The critically acclaimed series has recently implemented a gender balanced writer's room for its third season. And while most critics and fans agree that this has not affected quality, a small section of the fandom has gone on to harass two of the show's female writers namely, Jane Becker and Jessica Gao. They have been subjected to ugly comments on twitter and were doxxed (had their personal information put online).
Speaking to Entertainment Weekly, Harmon lays out what he thinks of those internet trolls. “I was familiar going into the third season, having talked to Felicia Day, that any high-profile women get doxxed, they get harassed, they get threatened, they get slandered. And part of it is a testosterone-based subculture patting themselves on the back for trolling these women," he pointed out.

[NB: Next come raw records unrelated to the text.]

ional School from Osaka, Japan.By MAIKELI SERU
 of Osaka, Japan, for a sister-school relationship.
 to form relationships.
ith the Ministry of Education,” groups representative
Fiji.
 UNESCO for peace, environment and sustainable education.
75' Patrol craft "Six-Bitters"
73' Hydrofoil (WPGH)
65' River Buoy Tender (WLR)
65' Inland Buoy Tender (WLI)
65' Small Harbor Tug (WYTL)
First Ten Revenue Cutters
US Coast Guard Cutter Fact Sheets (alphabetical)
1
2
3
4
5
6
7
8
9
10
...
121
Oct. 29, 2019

He then went on to call out this so-called fans of his work. “These knobs, that want to protect the content they think they own — and somehow combine that with their need to be proud of something they have, which is often only their race or gender. It’s offensive to me as someone who was born male and white, and still works way harder than them, that there’s some white male trying to further some creepy agenda by ‘protecting’ my work," he said. "I’ve made no bones about the fact that I loathe these people. It f—ing sucks."
He also went on to explain the ins and outs of a typical writers room, and states that it is a matter of team work and each episode does not fall on the shoulders of the credited writer alone. “It’s frustrating enough having run Community for several years to see threads like, ‘Oh well, it makes sense this episode was written by Andy Bobrow because when Hilary Winston wrote her episode she tends to linger more on dialogue and Andy is better at the I-want-to-hold-you moments.’ And I want to scream at my computer: ‘You idiots, we all write the show together!'" Harmon said.
"The reason one person’s name goes on an episode is that someone has to and everyone deserves one of those times at bat where they have to do all the grunt work — they have to do all the outlining, sometimes, if they’re willing to, they can expand into the post-production process," he explained further.
Well the most important thing to note is, if it's a great show who cares what gender, race, religion or sexual orientation the writers are. Just enjoy it, who really has that much time on their hands that they would have to check the credited writers, research them, and go out of their way to harass them?
Rick and Morty airs Sunday Night on Cartoon Network's Adult Swim.